Chekhov once quipped that "if there is a gun hanging on the wall in the first act, it must fire in the last." This basic dramaturgical tenet wasn't heeded in the productions of Cowboy Mouth by Sam Shepard and Thick Like Piano Legs by Robert Attenweiler, now playing at the Red Room. Nonetheless, the two one-acts packed enough heat to make an entertaining evening dedicated to down-at-their-heels musicians trying to find salvation amid the squalor of sex, drink, and rock 'n' roll. Attenweiler's new one-act depicts the regulars at a dive bar on the Lower East Side. The bar's struggling piano player, Tom (Nathan Williams), has one last big night to perform before he's off to Georgia.

When he enters the bar, however, he discovers someone's stolen his instrument. No one has a clue what happened to it. Upset that a "baby grand can't just fly away easy like, say, a baby elephant," Tom lashes out at the burly manager, Jack. Jack suspects Tom swiped it himself before scooting out of town. Meanwhile, Joanie, Tom's girlfriend and a cocktail waitress at the bar, gets upset that he has decided to leave her behind like "a chewed-off hangnail."

The play begins, though, with a fourth character, Billie, flashing a large wad of bills and asking Jack, "You wanna know where I got all this?" Jack would rather remain ignorant of what he suspects are her illicit dealings. Billie (Mary Guiteras) is a ne'er-do-well who lives out of her car and dreams of being a lounge singer. Like Tom, she's also back at the bar for one big last night—of boozing.

What I found odd was that the play never suggests a connection between the big wad of bills that Billie suddenly and inexplicably possesses and the conspicuously missing piano. To me, this looked like the gun that never went off, and could have acted as a dramatic decoy in the "case of the missing piano." As it is, Billie, though an amusing drunk, becomes somewhat extraneous to the plot.

Despite its loose construction, the play has enough action to hold one's interest. Attenweiler's one-act evokes the ambience of Tom Waits's ballads through its drunk and dreamy characters' slangy, exuberant dialect that's prone to down-home idioms and exaggerated storytelling, though the language slips into mannerism on occasion.

Likewise, the actors display panache and swagger without overdoing it most of the time. Bret Haines as Jack evinced a quiet control that radiated the sly worldliness, if not weariness, of the longtime bartender. Vina Less, as Joanie, conveyed the love-struck hysterics of a bright-eyed youth without resorting to melodramatic screaming.

"Cowboy Mouth," an early Shepard rock opera he co-wrote with Patti Smith, is pure spontaneous combustion throughout. Two lovers alternately argue and entertain each other with silly games in a seedy apartment. Slim unleashes his frustrations on his guitar, but can't quite be the rock 'n' roll savior that his quirky girlfriend, Cavale, hopes for.

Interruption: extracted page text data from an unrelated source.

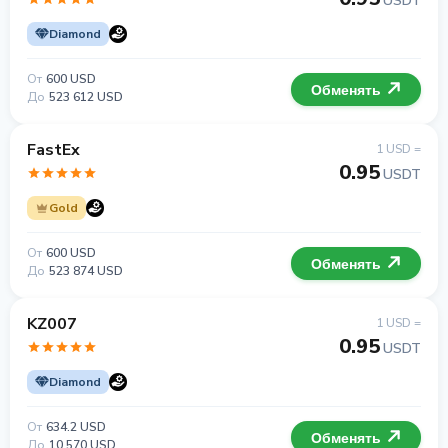
USDT
Diamond
От
600 USD
Обменять
До
523 612 USD
FastEx
1 USD =
0.95
USDT
Gold
От
600 USD
Обменять
До
523 874 USD
KZ007
1 USD =
0.95
USDT
Diamond
От
634.2 USD
Обменять
До
10 570 USD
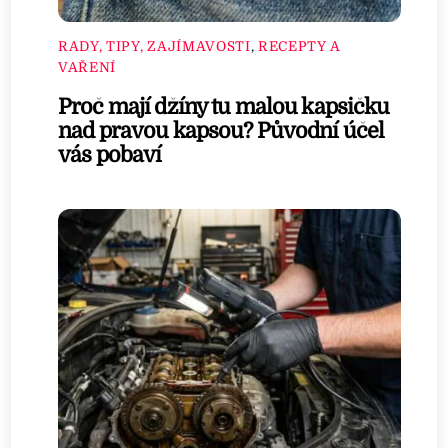
RADY, TIPY, ZAJÍMAVOSTI
,
RECEPTY A
VAŘENÍ
Proč mají džíny tu malou kapsičku
nad pravou kapsou? Původní účel
vás pobaví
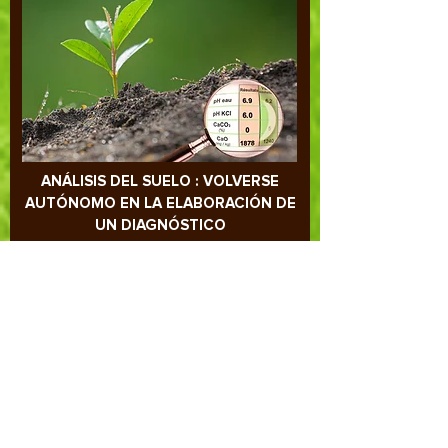
ANÁLISIS DEL SUELO : VOLVERSE
AUTÓNOMO EN LA ELABORACIÓN DE
UN DIAGNÓSTICO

She's torn between romanticizing Johnny Ace, the black rock 'n' roll star who blew his brains out, and her more domestic dreams of owning a dishwasher and fancy shoes.

Bored, poor, and strung-out, the two lovers play out a fantasy life where they frolic like animals, pretend to go shopping, and make up wild stories. Eventually, they call the Lobster Man to get them some food. This strange delivery person intrigues them, and they call him back as a kind of prank to see what will happen.

Shepard's stage directions end the play on an intentionally ambivalent note, with the Lobster Man, unveiled as the rock 'n' roll savior, spinning the gun Cavale uses in her Johnny Ace monologue in a game of Russian roulette. The hammer strikes an empty chamber, and the lights slowly fade to black.

But director John Patrick Hayden chose to ignore the detail about the gun from Shepard's staging, and ends with the rock 'n' roll savior exultantly sprouting wings while Hendrix blares like an angelic chorus in the background. Without the gun clicking on an empty chamber, Shepard's well-constructed and grim parable about becoming disillusioned with the false idols of rock 'n' roll seems to have turned into a feel-good spectacle.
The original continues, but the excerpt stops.